Pixel coordinate grounding data
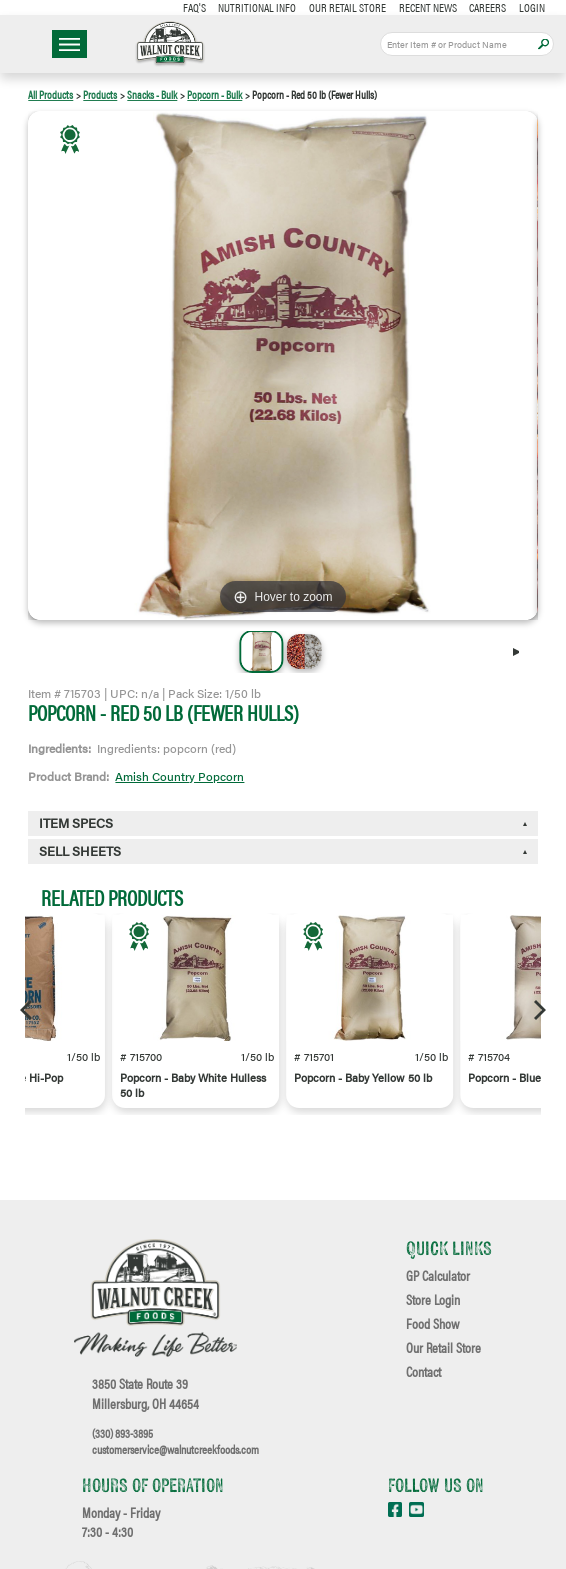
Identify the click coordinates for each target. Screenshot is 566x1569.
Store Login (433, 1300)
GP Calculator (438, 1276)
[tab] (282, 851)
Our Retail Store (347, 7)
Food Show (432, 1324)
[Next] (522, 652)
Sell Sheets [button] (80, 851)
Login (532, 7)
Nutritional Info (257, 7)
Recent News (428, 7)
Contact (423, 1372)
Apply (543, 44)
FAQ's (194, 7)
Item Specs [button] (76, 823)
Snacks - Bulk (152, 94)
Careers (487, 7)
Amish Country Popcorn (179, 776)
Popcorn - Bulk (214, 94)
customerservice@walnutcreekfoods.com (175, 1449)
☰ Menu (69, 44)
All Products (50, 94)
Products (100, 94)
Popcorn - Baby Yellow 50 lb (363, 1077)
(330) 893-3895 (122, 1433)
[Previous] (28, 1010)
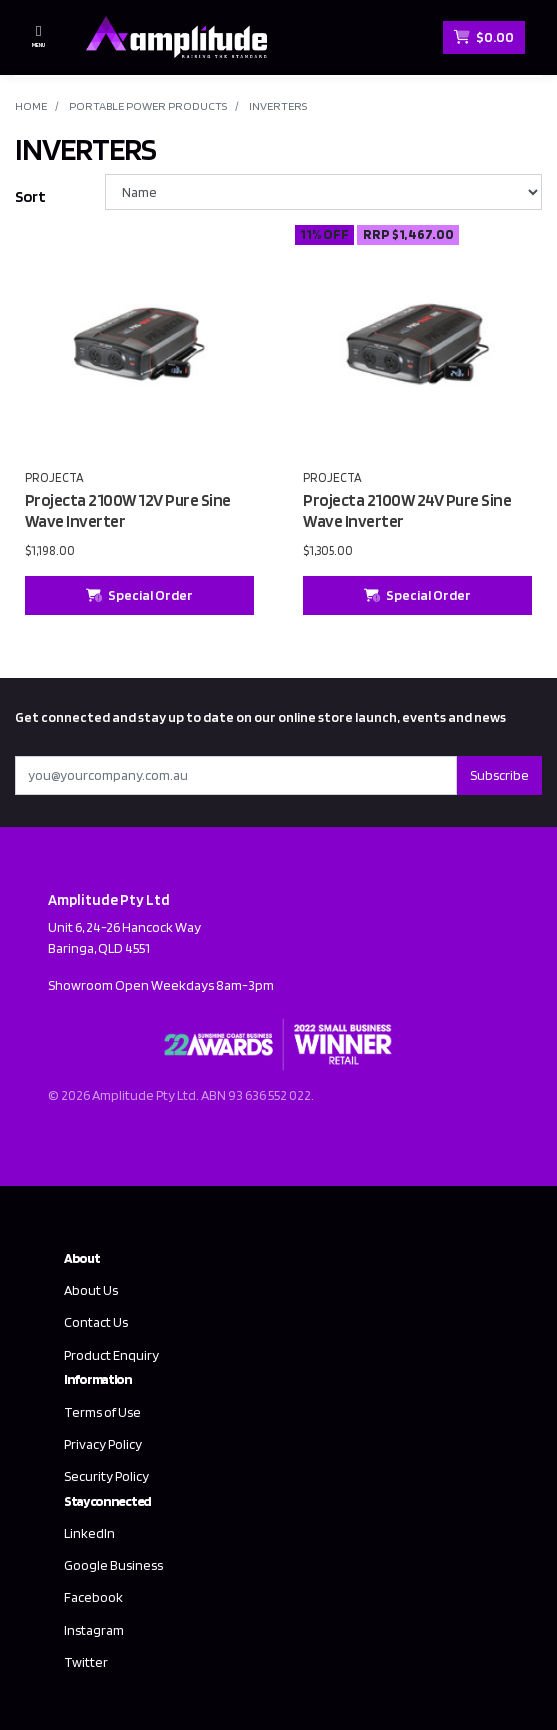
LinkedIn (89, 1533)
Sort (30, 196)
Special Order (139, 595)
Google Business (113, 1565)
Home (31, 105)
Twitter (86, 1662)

### TO DO:
Would you copy, word for word, only the lines above from the one containing "Nutritional Info (257, 7)" through the one containing "Sort (30, 196)", both included, and please leave out the pictures?

### RESULT BELOW:
Nutritional Info (257, 7)
Recent News (428, 7)
Contact (423, 1372)
Apply (543, 44)
FAQ's (194, 7)
Item Specs [button] (76, 823)
Snacks - Bulk (152, 94)
Careers (487, 7)
Amish Country Popcorn (179, 776)
Popcorn - Bulk (214, 94)
customerservice@walnutcreekfoods.com (175, 1449)
☰ Menu (69, 44)
All Products (50, 94)
Products (100, 94)
Popcorn - Baby Yellow 50 lb (363, 1077)
(330) 893-3895 (122, 1433)
[Previous] (28, 1010)
LinkedIn (89, 1533)
Sort (30, 196)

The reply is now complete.